ACTION ITEM: Only an exact copy of the entries will serve as the answer.

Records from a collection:
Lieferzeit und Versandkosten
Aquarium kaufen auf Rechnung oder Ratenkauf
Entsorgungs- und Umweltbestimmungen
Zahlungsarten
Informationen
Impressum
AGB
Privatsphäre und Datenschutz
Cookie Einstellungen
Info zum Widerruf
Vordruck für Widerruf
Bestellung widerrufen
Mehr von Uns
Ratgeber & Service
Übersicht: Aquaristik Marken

EXERCISE OUTPUT:
Lieferzeit und Versandkosten
Aquarium kaufen auf Rechnung oder Ratenkauf
Entsorgungs- und Umweltbestimmungen
Zahlungsarten
Informationen
Impressum
AGB
Privatsphäre und Datenschutz
Cookie Einstellungen
Info zum Widerruf
Vordruck für Widerruf
Bestellung widerrufen
Mehr von Uns
Ratgeber & Service
Übersicht: Aquaristik Marken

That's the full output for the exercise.